Editorial Note: While there is no constitutional right to vote which is regulated by state law, there is a constitutional right to bare arms, period.
Original Post from the Jackson Sun
State elections officials appear to have changed the voting rights restoration process to require that Tennesseans who committed a felony be able to legally own a gun before regaining their right to vote.
Employees in the election division of the Tennessee Secretary of State’s office first revealed that the office was considering the change during depositions in a federal lawsuit in late 2023.
In a statement to The Tennessean on Tuesday afternoon, Coordinator of Elections Mark Goins said full citizenship rights in Tennessee must be restored in order to vote and those citizenship rights include the right to bear arms.
“When someone commits a felony in the state of Tennessee, that person forfeits the right to vote in future Tennessee elections,” Goins said in the statement. “The legislature provided a path for those who committed a felony and seek to regain the right to vote.
“The Tennessee Supreme Court made it clear through Falls v. Goins that a felon must receive a pardon from the governor or other appropriate authority or have his or her full citizenship rights restored as part of the path to regain the right to vote. Under the Tennessee Constitution, the right to bear arms is a right of citizenship. Specifically, Article I Section 26 of the Tennessee Constitution states, ‘That the citizens of this State have a right to keep and to bear arms for their common defense; but the Legislature shall have power, by law, to regulate the wearing of arms with a view to prevent crime.’”
The Campaign Legal Center, a government watchdog group, said on Monday that such a policy change would be the first of its kind in the country. It expects it could prevent tens of thousands of Tennesseans from being able to restore their right to vote.

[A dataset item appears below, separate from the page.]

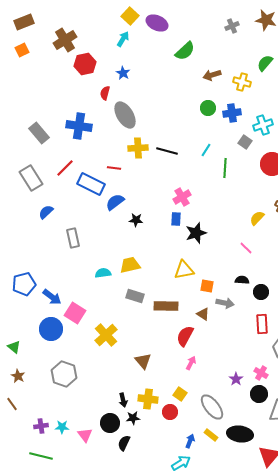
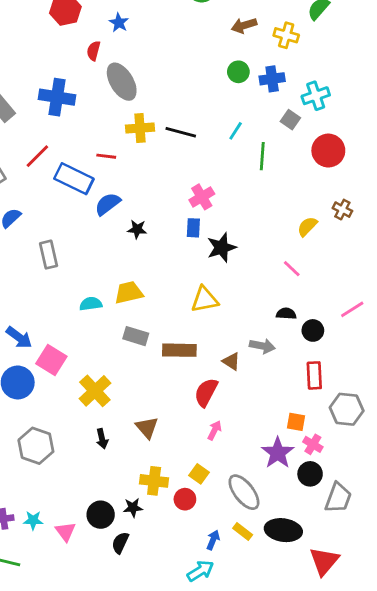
orange square: (207, 286) -> (296, 422), moved
purple star: (236, 379) -> (278, 453), size x1.6
black arrow: (123, 400) -> (102, 439), moved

It is unclear if the apparent change will retroactively apply to those who have had their voting rights restored while being unable to legally own a firearm.
The depositions took place in the lawsuit NAACP v. Lee, which challenges Tennessee’s voting rights restoration process. Voting rights advocates say that process is already unduly burdensome.
Several state and federal laws permanently prohibit those convicted of certain charges — such as felony drug crimes — from owning a firearm without permanently stripping them of their right to vote under previous interpretations of those laws.
“It just looks to me again, like they’re moving the goalposts,” Blair Bowie, director of the Campaign Legal Center’s Restore Your Vote project and the attorney who questioned officials during the depositions, said in an interview. “Whenever we seem to be on the cusp of making progress, they will pull back hard in the other direction.”
Goins said during his deposition on Dec. 14 that he planned to make the decision before the Feb. 5 voter registration deadline ahead of the presidential primary on March 5.
“I mean this needs to be done now, as soon as we can get this issue resolved. The day of the deadline, that’s not when it needs to be made,” Goins said during his deposition.
Donald Hall, an employee in the elections division, said during his Dec. 13 deposition that “somewhere between nine and 12” applications for restoration of voting rights by people prohibited from owning a firearm were pending until the office decided if gun rights should be considered a requisite for the right to vote.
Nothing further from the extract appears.